▶ Transcribed page contents:
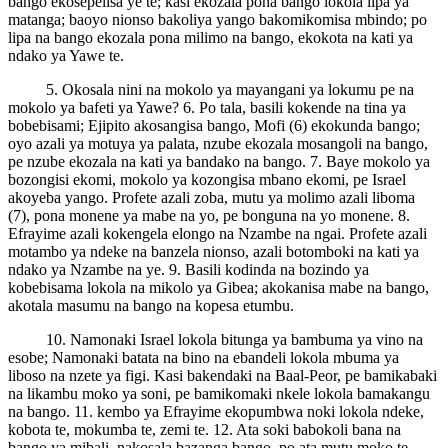
bango ekosepelisa ye te; kasi ekozala pona bango lokola lipa ya
matanga; baoyo nionso bakoliya yango bakomikomisa mbindo; po
lipa na bango ekozala pona milimo na bango, ekokota na kati ya
ndako ya Yawe te.
5. Okosala nini na mokolo ya mayangani ya lokumu pe na
mokolo ya bafeti ya Yawe? 6. Po tala, basili kokende na tina ya
bobebisami; Ejipito akosangisa bango, Mofi (6) ekokunda bango;
oyo azali ya motuya ya palata, nzube ekozala mosangoli na bango,
pe nzube ekozala na kati ya bandako na bango. 7. Baye mokolo ya
bozongisi ekomi, mokolo ya kozongisa mbano ekomi, pe Israel
akoyeba yango. Profete azali zoba, mutu ya molimo azali liboma
(7), pona monene ya mabe na yo, pe bonguna na yo monene. 8.
Efrayime azali kokengela elongo na Nzambe na ngai. Profete azali
motambo ya ndeke na banzela nionso, azali botomboki na kati ya
ndako ya Nzambe na ye. 9. Basili kodinda na bozindo ya
kobebisama lokola na mikolo ya Gibea; akokanisa mabe na bango,
akotala masumu na bango na kopesa etumbu.
10. Namonaki Israel lokola bitunga ya bambuma ya vino na
esobe; Namonaki batata na bino na ebandeli lokola mbuma ya
liboso na nzete ya figi. Kasi bakendaki na Baal-Peor, pe bamikabaki
na likambu moko ya soni, pe bamikomaki nkele lokola bamakangu
na bango. 11. kembo ya Efrayime ekopumbwa noki lokola ndeke,
kobota te, mokumba te, zemi te. 12. Ata soki babokoli bana na
bango ya mibali, nakosala bazanga bango, po ata mutu moko te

▶ What needs to be done: Your reply should consist of a single number, the count of lines in the records above that contain the string "yango".

▶ Problem solution: 2